By ussa-login on Wednesday, September 21, 2016 - News

It has been a tense time for many around the world. While on September 13, the chairman of Hanjin Group transferred 40 billion won ($36 million) to Hanjin Shipping to enable cargo stranded on the troubled shipper’s vessels to be unloaded, securing additional funds could take “considerable time”, according to a company spokesman.

The looming dissolution of Hanjin Shipping would be the largest and most substantial bankruptcy in the container transport industry. It is the cause of worldwide disruption in shipping with every component of the supply chain affected by this collapse.

The Heydays

With its fleet of some 200 containerships, bulk and LNG carriers transporting over 100 million tons of cargo annually, Hanjin Shipping Co. Ltd is South Korea’s largest and one of the world’s top ten container carriers in terms of capacity.

The Collapse

Hanjin Shipping attributes its financial struggles on a continuing downturn in the container shipping industry which has affected the majority of the top twenty ocean carriers. The reasons have been listed as:

  • A weak global GDP,
  • overcapacity on container vessels,
  • “bloated” US retail inventories,
  • changing consumer spending patterns,
  • Chinese economic slowdown, and
  • muted demand for container shipping

The Timeline

April 2016 to avoid formal insolvency proceedings, Hanjin applied to its creditors for debt restructuring.
August, 31 2016 Hanjin filed for bankruptcy protection at the Seoul Central District Court and requested the court to freeze its assets, after losing support from its banks the previous day. This lead to the operational issues described above.
September 2016 Hanjin Shipping Co. filed papers in U.S. Bankruptcy court that would allow its vessels to dock without its ships, cargo, or equipment being seized by creditors.

The scramble to secure funding to bail the company out reaches fever pitch.


The Numbers

$14 billion the estimated value of cargo tied up globally as Hanjin ships idle outside ports that won’t let them in.
400,000 the estimated number of containers stranded on Hanjin ships.
$38 million the value of goods, mostly TVs and appliances, that Samsung alone has said it has stuck aboard two Hanjin ships.
141 the number of ships Hanjin has (97 container ships, 44 bulk carriers). More than half are blocked from docking, and four have been seized as of Sept 11.
$226 million Hanjin’s operating loss in April-June, on revenue of $1.3 billion

The Fallout

The insolvency of Hanjin shipping has caused a world-wide impact. Ports, tugboat operators, and cargo handling firms are apprehensive about being paid, and have refused to work for Hanjin. In a world of “just-in-time” deliveries, stationary cargo ships have repercussions throughout the entire supply chain.

Customers of Hanjin Shipping are experiencing delays in the order of weeks or even months if vessels are arrested or unwilling to berth which leads to downstream contractual issues of breach and/or late delivery.

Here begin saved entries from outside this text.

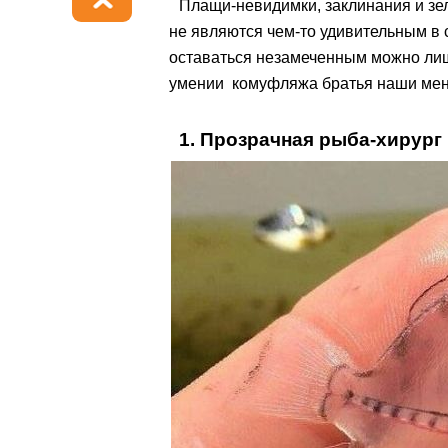
Плащи-невидимки, заклинания и зел
не являются чем-то удивительным в с
оставаться незамеченным можно лиш
умении комуфляжа братья наши мен
1. Прозрачная рыба-хирург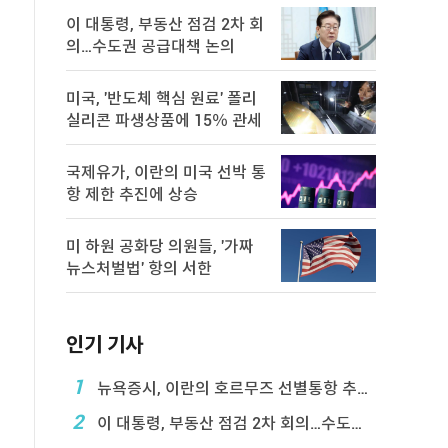
이 대통령, 부동산 점검 2차 회
의…수도권 공급대책 논의
미국, '반도체 핵심 원료' 폴리
실리콘 파생상품에 15％ 관세
국제유가, 이란의 미국 선박 통
항 제한 추진에 상승
미 하원 공화당 의원들, '가짜
뉴스처벌법' 항의 서한
인기 기사
1
뉴욕증시, 이란의 호르무즈 선별통항 추진에 하락
2
이 대통령, 부동산 점검 2차 회의…수도권 공급대책 ...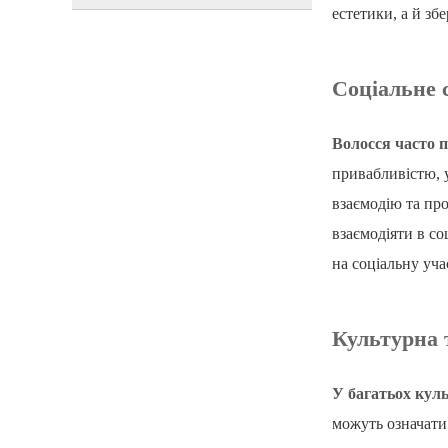
естетики, а й зб
Соціальне 
Волосся часто 
привабливістю, 
взаємодію та пр
взаємодіяти в с
на соціальну уча
Культурна 
У багатьох куль
можуть означати 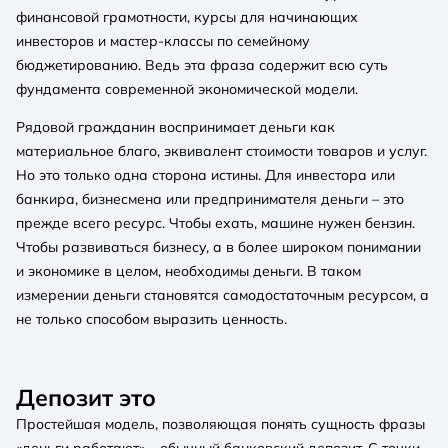
финансовой грамотности, курсы для начинающих
инвесторов и мастер-классы по семейному
бюджетированию. Ведь эта фраза содержит всю суть
фундамента современной экономической модели.
Рядовой гражданин воспринимает деньги как
материальное благо, эквивалент стоимости товаров и услуг.
Но это только одна сторона истины. Для инвестора или
банкира, бизнесмена или предпринимателя деньги – это
прежде всего ресурс. Чтобы ехать, машине нужен бензин.
Чтобы развиваться бизнесу, а в более широком понимании
и экономике в целом, необходимы деньги. В таком
измерении деньги становятся самодостаточным ресурсом, а
не только способом выразить ценность.
Депозит это
Простейшая модель, позволяющая понять сущность фразы
«деньги работают» – обычный банковский депозит. С точки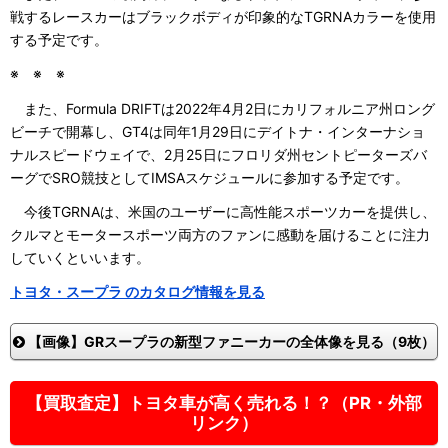
戦するレースカーはブラックボディが印象的なTGRNAカラーを使用
する予定です。
※ ※ ※
また、Formula DRIFTは2022年4月2日にカリフォルニア州ロング
ビーチで開幕し、GT4は同年1月29日にデイトナ・インターナショ
ナルスピードウェイで、2月25日にフロリダ州セントピーターズバ
ーグでSRO競技としてIMSAスケジュールに参加する予定です。
今後TGRNAは、米国のユーザーに高性能スポーツカーを提供し、
クルマとモータースポーツ両方のファンに感動を届けることに注力
していくといいます。
トヨタ・スープラ のカタログ情報を見る
【画像】GRスープラの新型ファニーカーの全体像を見る（9枚）
【買取査定】トヨタ車が高く売れる！？（PR・外部
リンク）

Cargo owners may be able to claim for late delivery, however with Hanjin’s dismal debt to equity ratio, it will be difficult to enforce such claims.

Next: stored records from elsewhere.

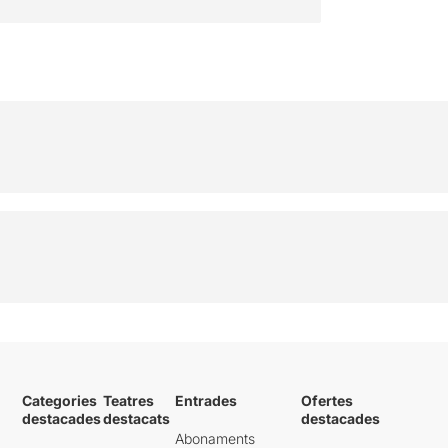
Categories
Teatres
Entrades
Ofertes
destacades
destacats
destacades
Abonaments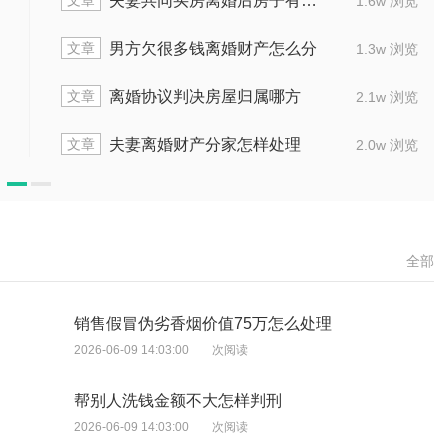
文章
七年出差七年离婚怎么分
离婚女方要
1.4w 浏览
文章
内出轨转移财产男方怎么定罪
分居财产
1.9w 浏览
文章
财产和个人债务怎么分
离婚时入
1.5w 浏览
文章
夫妻共同财产买房怎么分
有贷款房的
2.0w 浏览
全部
销售假冒伪劣香烟价值75万怎么处理
2026-06-09 14:03:00
次阅读
帮别人洗钱金额不大怎样判刑
2026-06-09 14:03:00
次阅读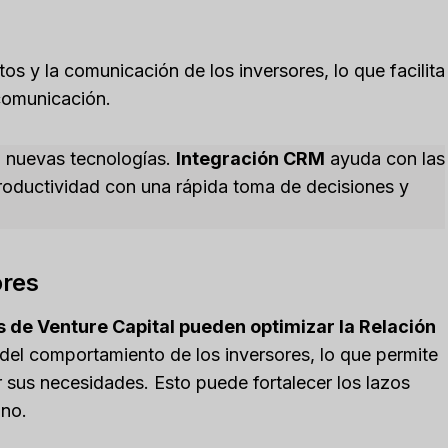
os y la comunicación de los inversores, lo que facilita
 comunicación.
n nuevas tecnologías.
Integración CRM
ayuda con las
roductividad con una rápida toma de decisiones y
ores
de Venture Capital pueden optimizar la Relación
l del comportamiento de los inversores, lo que permite
 sus necesidades. Esto puede fortalecer los lazos
ono.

Clause 4.6 of the ICC(A) stipulates that in no case shall the insurance cover “loss, damage or expense arising from insolvency or financial default of the owners, managers, charterers or operators of the vessel”.

Banks holding bills of lading as security for trade finance arrangements may find that security to be worth less than the original value of the cargo (if a long delay impacts adversely on the price); or if the goods are perishable they may be left with a claim as an ordinary unsecured creditor against Hanjin.